RTOS/CC1310: Radio locks up after electrostatic discharge test and cannot be recovered by watchdog reset.

Antony Bland

Part Number: CC1310

Tool/software: TI-RTOS

I have a product based on the CC1310 / TI-RTOS.

It has an external antenna with a SMA connector.

During EMC compliance testing the SMA connector (with antenna fitted) was subject to electrostatic discharge. The CC1310's radio locked up. The watchdog was triggered and rebooted the CC1310.

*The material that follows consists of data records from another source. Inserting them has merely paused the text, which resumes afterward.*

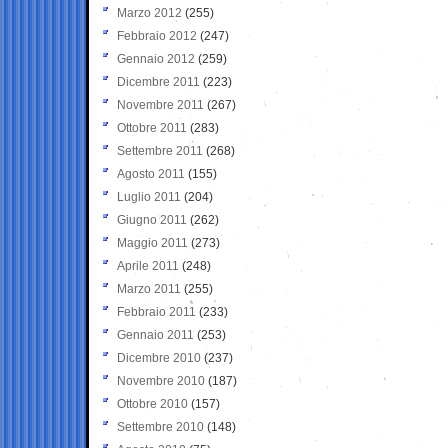
Marzo 2012
(255)
Febbraio 2012
(247)
Gennaio 2012
(259)
Dicembre 2011
(223)
Novembre 2011
(267)
Ottobre 2011
(283)
Settembre 2011
(268)
Agosto 2011
(155)
Luglio 2011
(204)
Giugno 2011
(262)
Maggio 2011
(273)
Aprile 2011
(248)
Marzo 2011
(255)
Febbraio 2011
(233)
Gennaio 2011
(253)
Dicembre 2010
(237)
Novembre 2010
(187)
Ottobre 2010
(157)
Settembre 2010
(148)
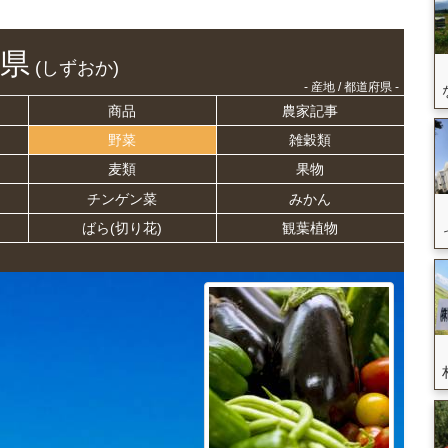
県
(しずおか)
- 産地 / 都道府県 -
商品
農家記事
野菜
雑穀類
麦類
果物
チンゲン菜
みかん
ばら(切り花)
観葉植物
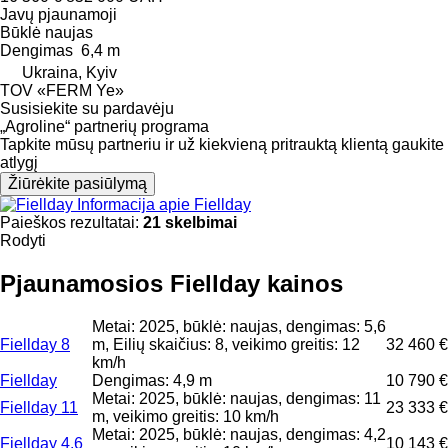
Javų pjaunamoji
Būklė
naujas
Dengimas
6,4 m
Ukraina, Kyiv
TOV «FERM Ye»
Susisiekite su pardavėju
„Agroline“ partnerių programa
Tapkite mūsų partneriu ir už kiekvieną pritrauktą klientą gaukite
atlygį
Žiūrėkite pasiūlymą
Informacija apie Fiellday
Paieškos rezultatai:
21 skelbimai
Rodyti
Pjaunamosios Fiellday kainos
Metai: 2025, būklė: naujas, dengimas: 5,6
Fiellday 8
m, Eilių skaičius: 8, veikimo greitis: 12
32 460 €
km/h
Fiellday
Dengimas: 4,9 m
10 790 €
Metai: 2025, būklė: naujas, dengimas: 11
Fiellday 11
23 333 €
m, veikimo greitis: 10 km/h
Metai: 2025, būklė: naujas, dengimas: 4,2
Fiellday 4.6
10 143 €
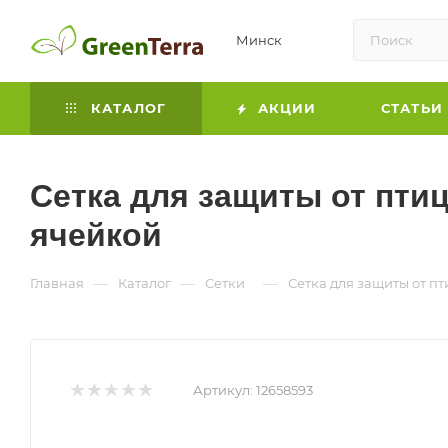
Минск
КАТАЛОГ
АКЦИИ
СТАТЬИ
Сетка для защиты от птиц
ячейкой
—
—
—
Главная
Каталог
Сетки
Сетка для защиты от пт
Артикул:
12658593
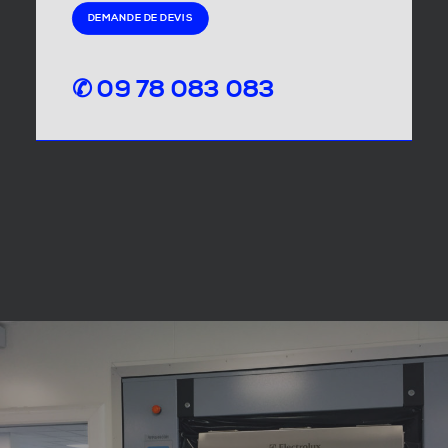
DEMANDE DE DEVIS
✆ 09 78 083 083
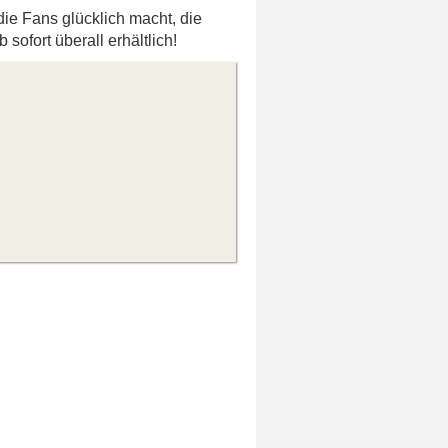
die Fans glücklich macht, die
ofort überall erhältlich!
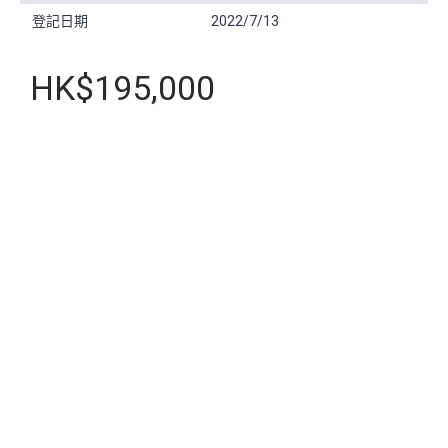
登記日期
2022/7/13
HK$195,000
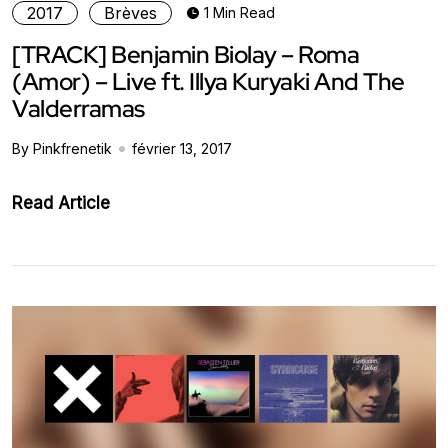
2017
Brèves
1 Min Read
[TRACK] Benjamin Biolay – Roma
(Amor) – Live ft. Illya Kuryaki And The
Valderramas
By Pinkfrenetik
février 13, 2017
Read Article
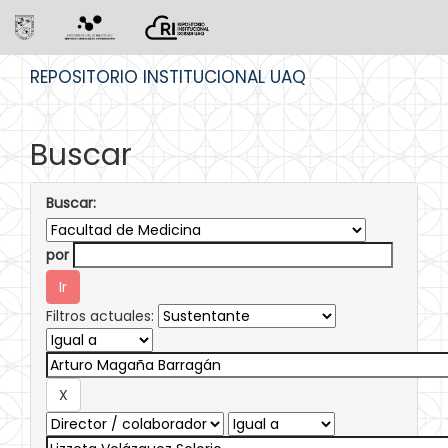
Skip
REPOSITORIO INSTITUCIONAL UAQ
navigation
Buscar
Buscar:
por
Filtros actuales:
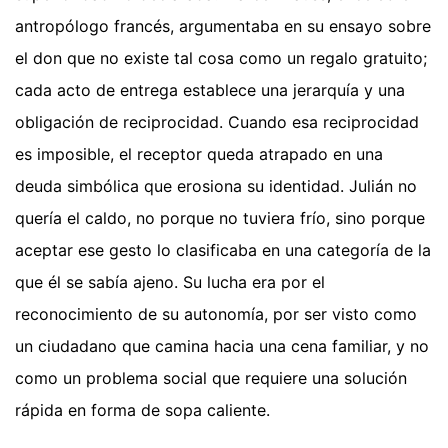
antropólogo francés, argumentaba en su ensayo sobre
el don que no existe tal cosa como un regalo gratuito;
cada acto de entrega establece una jerarquía y una
obligación de reciprocidad. Cuando esa reciprocidad
es imposible, el receptor queda atrapado en una
deuda simbólica que erosiona su identidad. Julián no
quería el caldo, no porque no tuviera frío, sino porque
aceptar ese gesto lo clasificaba en una categoría de la
que él se sabía ajeno. Su lucha era por el
reconocimiento de su autonomía, por ser visto como
un ciudadano que camina hacia una cena familiar, y no
como un problema social que requiere una solución
rápida en forma de sopa caliente.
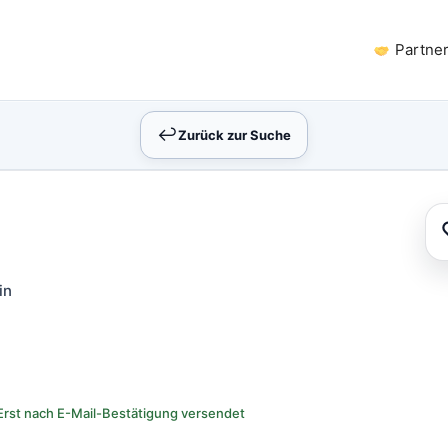
Partne
↩︎
Zurück zur Suche
in
Erst nach E-Mail-Bestätigung versendet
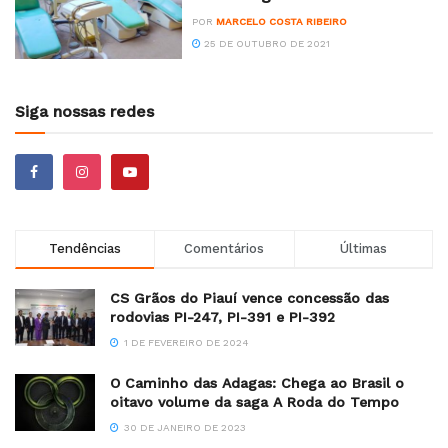
POR
MARCELO COSTA RIBEIRO
25 DE OUTUBRO DE 2021
Siga nossas redes
Tendências
Comentários
Últimas
CS Grãos do Piauí vence concessão das
rodovias PI-247, PI-391 e PI-392
1 DE FEVEREIRO DE 2024
O Caminho das Adagas: Chega ao Brasil o
oitavo volume da saga A Roda do Tempo
30 DE JANEIRO DE 2023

My problem is that the reboot does not always succeed. About 1/2 the time the CC1310 totally locks up, not even the main or 32.768 KHz oscillators show any activity when in this state. A power cycle clears the fault.

I really don't want to have to use an external watchdog chip, when the CC1310 already has a watchdog that should be capable of resetting itself.

I have pasted some code below to help explain the problem. It is based on the rfPacketRx example.

The example listens for packets to arrive with a 500 ms window set by using "RF_cmdPropRxAdv.endTrigger.triggerType = TRIG_REL_START;"

Prior to calling "RF_runCmd" I turn on a LED and then clear it when "RF_runCmd" completes.

When the eletrostatic discharge occurs (you will need to apply the discharge a few times), the LED stays illuminated indicating that the "RF_runCmd" has not returned.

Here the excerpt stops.